- Title: Coleman F. Fung Professor in the Stanford University School of Engineering
- Awards: Institute for Operations Research and the Management Sciences (INFORMS) President's Award; INFORMS WORMS Award for the Advancement of Women in OR/MS; Philip McCord Morse Lectureship Award.
- Honours: Fellow of the Institute for Operations Research and the Management Sciences

= Margaret Brandeau =

American management scientist and engineer

Margaret Louise Brandeau is an American management scientist and engineer whose research applies operations research to decision-making in public health, and has made contributions to optimize health care systems. The main focus of her work is on the development of applied mathematical and economic models to support health policy decisions. She is the Coleman F. Fung Professor in the Stanford University School of Engineering, and also holds a courtesy affiliation with the Stanford University School of Medicine.

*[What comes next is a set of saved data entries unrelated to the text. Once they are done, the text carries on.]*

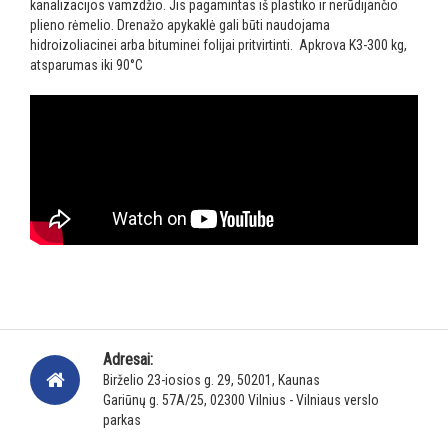
kanalizacijos vamzdžio.
Jis pagamintas iš plastiko ir nerūdijančio
plieno rėmelio. Drenažo apykaklė gali būti naudojama
hidroizoliacinei arba bituminei folijai pritvirtinti.
Apkrova K3-300 kg,
atsparumas iki 90°C
Adresai:
Birželio 23-iosios g. 29, 50201, Kaunas
Gariūnų g. 57A/25, 02300 Vilnius - Vilniaus verslo
parkas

With Edward H. Kaplan, Brandeau is the editor of the book Modeling the AIDS Epidemic: Planning, Policy, and Prediction (Raven Press, 1994).
She has also studied strategies for responding to the opioid epidemic in the United States, and the question of whether eating organic food has health benefits.

==Education==
Brandeau earned a bachelor's degree in mathematics in 1977 from the Massachusetts Institute of Technology (MIT). After continuing at MIT for a master's degree in operations research in 1978, she completed her Ph.D. in engineering economic systems in 1985 at Stanford University.

== Early life ==
Brandeau was born in New York City. She then started moving around when she was young, until she went to college. She is one of six, being child number two. Her mother was a real estate agent, broker, and appraiser. Her father enlisted in World War II but since his IQ level they sent him to MIT to become an engineer because at that time they needed engineers. He later got his masters and bachelors at MIT as an electrical engineer covered by the U.S Navy. After the war he went to Harvard Law School, and Harvard Business School. Before Margaret Brandaeu became a scientist, she wanted to become a novelist. There were two things that she liked, math and reading/writing. When she went to college she was leaning towards something more humanistic rather than mathematics. The reason she chose MITwas because her parents said: You can write anytime you want, but it is a little harder to teach yourself Math.

== Career ==
Margaret Brandeau is a renowned figure in the area of operations research and public health. She is a professor at Stanford University, while teaching she has led collaborative research at the intersection of mathematical modeling and public health policies. Professor Brandeau’s contributions span across a wide range of vital health concerns, such as HIV, AIDS, tuberculosis, malaria, and pandemic preparedness. Her mathematical models have helped her find cost-effective strategies. Margaret Brandeau’s work goes beyond theoretical frameworks, constantly informing real- world decision making.

==Recognition==
In 2008, Brandeau was the winner of the Institute for Operations Research and the Management Sciences (INFORMS) President's Award "for her pioneering research on public health policy models, including those for HIV and drug abuse prevention and treatment, and for translating her results into improved U.S. and international health policies". She became a Fellow of INFORMS in 2009. In 2015 she won the INFORMS WORMS Award for the Advancement of Women in OR/MS, and the Philip McCord Morse Lectureship Award.

She was named an honorary professor of the National University of Engineering in Peru in 2016.

She was given the Pierskalla Best Paper Award in 2001 and 2017. She was also a finalist for the same award in 2014

== Publications ==
Margaret Brandeau has come up with many ideas to help books and articles in the science and medical realm. As of 2022, she has not published any books as well known as her other works. However, she has contributed to chapters and to many other research papers and articles in honored academic journals. Her most famous work is her help in Operation Research and Health Care: A Handbook of Methods and Applications in 2004. Other publications of hers resemble similar objectives such as mathematical models, medical diseases, United States policies, HIV & AIDS, and epidemiology. She has written many articles that include all of those areas. Two of them being, Modeling the AIDS Epidemic: Planning, Policy, and Prediction, and Responding to the US Opioid Crisis: Leveraging Analytics to Support Decision Making.